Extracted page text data
↓↓↓

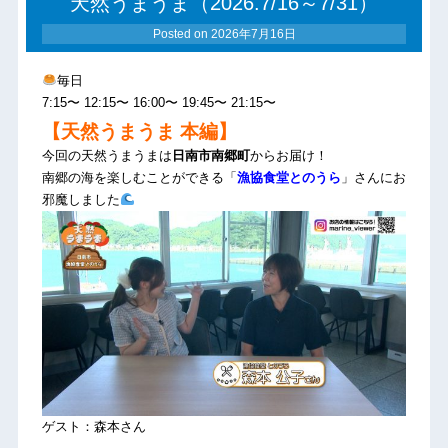
天然うまうま（2026.7/16～7/31）
Posted on
2026年7月16日
毎日
7:15〜 12:15〜 16:00〜 19:45〜 21:15〜
【天然うまうま 本編】
今回の天然うまうまは
日南市南郷町
からお届け！
南郷の海を楽しむことができる「
漁協食堂とのうら
」さんにお
邪魔しました
ゲスト：森本さん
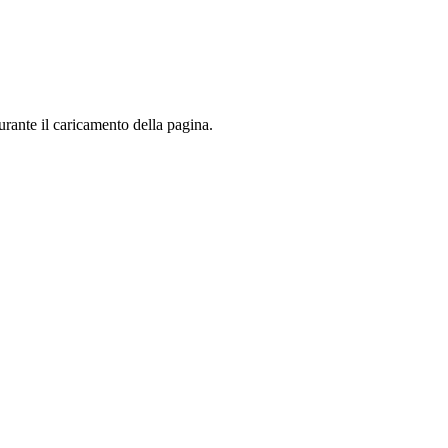
urante il caricamento della pagina.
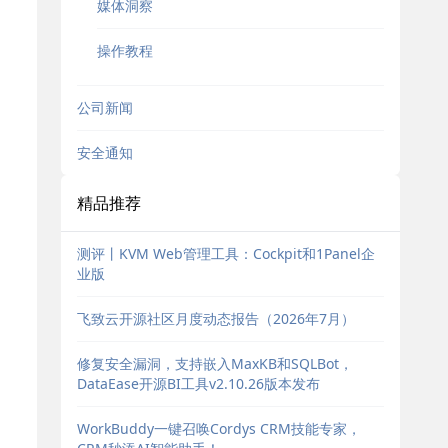
媒体洞察
操作教程
公司新闻
安全通知
精品推荐
测评丨KVM Web管理工具：Cockpit和1Panel企
业版
飞致云开源社区月度动态报告（2026年7月）
修复安全漏洞，支持嵌入MaxKB和SQLBot，
DataEase开源BI工具v2.10.26版本发布
WorkBuddy一键召唤Cordys CRM技能专家，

↑↑↑

> YOUR OBJECTIVE: In the records above, retype exactly the lines from the one with "修复安全漏洞，支持嵌入MaxKB和SQLBot，" through the last one.

> RESULT OF THIS TASK:
修复安全漏洞，支持嵌入MaxKB和SQLBot，
DataEase开源BI工具v2.10.26版本发布
WorkBuddy一键召唤Cordys CRM技能专家，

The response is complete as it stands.